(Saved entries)
****************************************
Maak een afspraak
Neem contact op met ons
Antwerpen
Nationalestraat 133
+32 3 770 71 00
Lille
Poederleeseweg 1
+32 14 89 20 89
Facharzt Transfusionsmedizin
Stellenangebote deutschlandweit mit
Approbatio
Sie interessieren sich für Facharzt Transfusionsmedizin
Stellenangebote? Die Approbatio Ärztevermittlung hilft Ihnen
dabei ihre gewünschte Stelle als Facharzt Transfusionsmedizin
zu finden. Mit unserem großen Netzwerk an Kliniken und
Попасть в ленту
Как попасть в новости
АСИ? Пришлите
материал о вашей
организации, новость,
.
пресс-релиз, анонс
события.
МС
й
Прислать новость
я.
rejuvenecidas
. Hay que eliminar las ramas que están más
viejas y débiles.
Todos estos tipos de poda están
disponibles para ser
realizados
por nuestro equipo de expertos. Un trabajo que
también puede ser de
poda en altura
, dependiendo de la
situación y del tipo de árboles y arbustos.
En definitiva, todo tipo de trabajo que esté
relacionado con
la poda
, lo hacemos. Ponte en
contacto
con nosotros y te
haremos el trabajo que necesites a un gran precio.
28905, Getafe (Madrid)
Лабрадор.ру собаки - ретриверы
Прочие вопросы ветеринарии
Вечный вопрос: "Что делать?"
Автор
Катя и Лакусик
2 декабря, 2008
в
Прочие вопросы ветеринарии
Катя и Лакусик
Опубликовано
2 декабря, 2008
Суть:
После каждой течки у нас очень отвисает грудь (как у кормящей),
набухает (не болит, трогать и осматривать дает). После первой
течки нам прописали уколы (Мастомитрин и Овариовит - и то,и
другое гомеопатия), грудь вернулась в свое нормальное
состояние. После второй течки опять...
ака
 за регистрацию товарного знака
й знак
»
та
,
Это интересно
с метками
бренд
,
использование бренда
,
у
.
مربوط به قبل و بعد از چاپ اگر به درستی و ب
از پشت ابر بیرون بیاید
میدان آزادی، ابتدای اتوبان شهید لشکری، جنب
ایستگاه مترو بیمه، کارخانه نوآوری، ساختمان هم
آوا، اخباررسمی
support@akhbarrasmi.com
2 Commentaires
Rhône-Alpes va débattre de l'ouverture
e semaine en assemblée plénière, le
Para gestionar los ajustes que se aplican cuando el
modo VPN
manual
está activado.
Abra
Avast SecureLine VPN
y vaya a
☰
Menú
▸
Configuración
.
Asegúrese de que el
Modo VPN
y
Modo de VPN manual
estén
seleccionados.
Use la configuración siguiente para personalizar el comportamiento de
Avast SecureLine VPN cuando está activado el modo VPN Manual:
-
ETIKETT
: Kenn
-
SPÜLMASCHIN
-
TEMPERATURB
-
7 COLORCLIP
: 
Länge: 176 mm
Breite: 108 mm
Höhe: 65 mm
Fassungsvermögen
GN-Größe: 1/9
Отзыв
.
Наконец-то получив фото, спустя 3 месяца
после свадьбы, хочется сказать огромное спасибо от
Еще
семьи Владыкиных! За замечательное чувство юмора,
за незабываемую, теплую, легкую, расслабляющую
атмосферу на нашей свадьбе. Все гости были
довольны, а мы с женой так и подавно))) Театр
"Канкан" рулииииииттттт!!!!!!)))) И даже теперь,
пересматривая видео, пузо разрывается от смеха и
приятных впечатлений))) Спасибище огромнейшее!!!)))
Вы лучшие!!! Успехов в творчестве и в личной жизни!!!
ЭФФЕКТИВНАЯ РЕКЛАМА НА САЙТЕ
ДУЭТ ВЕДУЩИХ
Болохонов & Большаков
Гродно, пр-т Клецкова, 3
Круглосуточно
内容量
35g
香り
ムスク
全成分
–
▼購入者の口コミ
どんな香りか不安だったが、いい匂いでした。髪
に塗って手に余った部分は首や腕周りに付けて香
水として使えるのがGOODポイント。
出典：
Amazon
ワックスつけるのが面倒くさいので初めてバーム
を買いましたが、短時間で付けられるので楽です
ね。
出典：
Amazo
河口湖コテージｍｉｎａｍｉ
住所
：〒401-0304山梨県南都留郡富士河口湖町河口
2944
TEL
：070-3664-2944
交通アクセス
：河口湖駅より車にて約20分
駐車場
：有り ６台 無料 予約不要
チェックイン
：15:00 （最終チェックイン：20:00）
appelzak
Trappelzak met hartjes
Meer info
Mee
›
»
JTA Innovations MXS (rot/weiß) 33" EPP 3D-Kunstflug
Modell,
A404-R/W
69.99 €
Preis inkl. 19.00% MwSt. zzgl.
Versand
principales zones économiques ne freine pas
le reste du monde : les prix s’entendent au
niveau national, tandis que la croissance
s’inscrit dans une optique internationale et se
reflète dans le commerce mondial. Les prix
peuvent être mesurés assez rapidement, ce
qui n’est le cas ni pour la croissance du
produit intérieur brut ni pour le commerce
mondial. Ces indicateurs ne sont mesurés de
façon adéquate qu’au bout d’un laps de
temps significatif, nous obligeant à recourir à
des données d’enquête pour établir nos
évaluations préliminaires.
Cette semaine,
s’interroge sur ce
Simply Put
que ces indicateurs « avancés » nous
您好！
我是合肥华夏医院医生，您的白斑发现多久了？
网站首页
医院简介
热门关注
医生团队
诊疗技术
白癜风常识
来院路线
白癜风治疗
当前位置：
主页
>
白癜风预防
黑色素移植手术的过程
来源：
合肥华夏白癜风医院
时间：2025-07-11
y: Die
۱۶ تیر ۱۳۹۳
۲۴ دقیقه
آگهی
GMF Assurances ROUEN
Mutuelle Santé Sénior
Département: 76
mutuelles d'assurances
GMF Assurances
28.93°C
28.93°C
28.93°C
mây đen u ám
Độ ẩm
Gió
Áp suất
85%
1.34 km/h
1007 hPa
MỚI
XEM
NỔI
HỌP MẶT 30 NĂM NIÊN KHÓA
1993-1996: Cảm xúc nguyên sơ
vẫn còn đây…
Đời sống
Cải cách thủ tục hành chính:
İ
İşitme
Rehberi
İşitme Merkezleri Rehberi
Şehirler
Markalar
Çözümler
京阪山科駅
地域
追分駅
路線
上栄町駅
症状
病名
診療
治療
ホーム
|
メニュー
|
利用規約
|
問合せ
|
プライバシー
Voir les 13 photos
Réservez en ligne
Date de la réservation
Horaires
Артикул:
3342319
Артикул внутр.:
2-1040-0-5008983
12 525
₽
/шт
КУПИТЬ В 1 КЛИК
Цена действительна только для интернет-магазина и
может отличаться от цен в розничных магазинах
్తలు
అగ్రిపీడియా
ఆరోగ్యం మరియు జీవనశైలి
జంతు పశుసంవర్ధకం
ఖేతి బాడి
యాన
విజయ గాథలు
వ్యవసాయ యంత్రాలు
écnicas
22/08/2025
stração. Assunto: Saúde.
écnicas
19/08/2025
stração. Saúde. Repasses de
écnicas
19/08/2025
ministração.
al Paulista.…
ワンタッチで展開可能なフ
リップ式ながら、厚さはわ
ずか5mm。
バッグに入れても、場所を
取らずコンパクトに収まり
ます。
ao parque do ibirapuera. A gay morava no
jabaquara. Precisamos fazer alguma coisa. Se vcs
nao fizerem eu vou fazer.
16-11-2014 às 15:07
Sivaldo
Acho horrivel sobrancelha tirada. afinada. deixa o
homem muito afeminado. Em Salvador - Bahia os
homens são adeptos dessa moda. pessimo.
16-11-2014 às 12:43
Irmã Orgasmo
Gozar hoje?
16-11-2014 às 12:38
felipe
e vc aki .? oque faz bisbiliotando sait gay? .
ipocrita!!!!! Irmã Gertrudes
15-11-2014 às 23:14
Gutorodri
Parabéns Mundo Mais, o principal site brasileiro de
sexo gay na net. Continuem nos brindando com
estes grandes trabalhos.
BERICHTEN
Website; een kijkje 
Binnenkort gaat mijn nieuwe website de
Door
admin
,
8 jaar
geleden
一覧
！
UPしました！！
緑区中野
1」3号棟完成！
****************************************
BRIEF: Start with the line above that contains "Болохонов & Большаков" and stop after the line that contains "КУПИТЬ В 1 КЛИК". Output those lines exactly, and only those.

SOLUTION TO THIS PROBLEM:
Болохонов & Большаков
Гродно, пр-т Клецкова, 3
Круглосуточно
内容量
35g
香り
ムスク
全成分
–
▼購入者の口コミ
どんな香りか不安だったが、いい匂いでした。髪
に塗って手に余った部分は首や腕周りに付けて香
水として使えるのがGOODポイント。
出典：
Amazon
ワックスつけるのが面倒くさいので初めてバーム
を買いましたが、短時間で付けられるので楽です
ね。
出典：
Amazo
河口湖コテージｍｉｎａｍｉ
住所
：〒401-0304山梨県南都留郡富士河口湖町河口
2944
TEL
：070-3664-2944
交通アクセス
：河口湖駅より車にて約20分
駐車場
：有り ６台 無料 予約不要
チェックイン
：15:00 （最終チェックイン：20:00）
appelzak
Trappelzak met hartjes
Meer info
Mee
›
»
JTA Innovations MXS (rot/weiß) 33" EPP 3D-Kunstflug
Modell,
A404-R/W
69.99 €
Preis inkl. 19.00% MwSt. zzgl.
Versand
principales zones économiques ne freine pas
le reste du monde : les prix s’entendent au
niveau national, tandis que la croissance
s’inscrit dans une optique internationale et se
reflète dans le commerce mondial. Les prix
peuvent être mesurés assez rapidement, ce
qui n’est le cas ni pour la croissance du
produit intérieur brut ni pour le commerce
mondial. Ces indicateurs ne sont mesurés de
façon adéquate qu’au bout d’un laps de
temps significatif, nous obligeant à recourir à
des données d’enquête pour établir nos
évaluations préliminaires.
Cette semaine,
s’interroge sur ce
Simply Put
que ces indicateurs « avancés » nous
您好！
我是合肥华夏医院医生，您的白斑发现多久了？
网站首页
医院简介
热门关注
医生团队
诊疗技术
白癜风常识
来院路线
白癜风治疗
当前位置：
主页
>
白癜风预防
黑色素移植手术的过程
来源：
合肥华夏白癜风医院
时间：2025-07-11
y: Die
۱۶ تیر ۱۳۹۳
۲۴ دقیقه
آگهی
GMF Assurances ROUEN
Mutuelle Santé Sénior
Département: 76
mutuelles d'assurances
GMF Assurances
28.93°C
28.93°C
28.93°C
mây đen u ám
Độ ẩm
Gió
Áp suất
85%
1.34 km/h
1007 hPa
MỚI
XEM
NỔI
HỌP MẶT 30 NĂM NIÊN KHÓA
1993-1996: Cảm xúc nguyên sơ
vẫn còn đây…
Đời sống
Cải cách thủ tục hành chính:
İ
İşitme
Rehberi
İşitme Merkezleri Rehberi
Şehirler
Markalar
Çözümler
京阪山科駅
地域
追分駅
路線
上栄町駅
症状
病名
診療
治療
ホーム
|
メニュー
|
利用規約
|
問合せ
|
プライバシー
Voir les 13 photos
Réservez en ligne
Date de la réservation
Horaires
Артикул:
3342319
Артикул внутр.:
2-1040-0-5008983
12 525
₽
/шт
КУПИТЬ В 1 КЛИК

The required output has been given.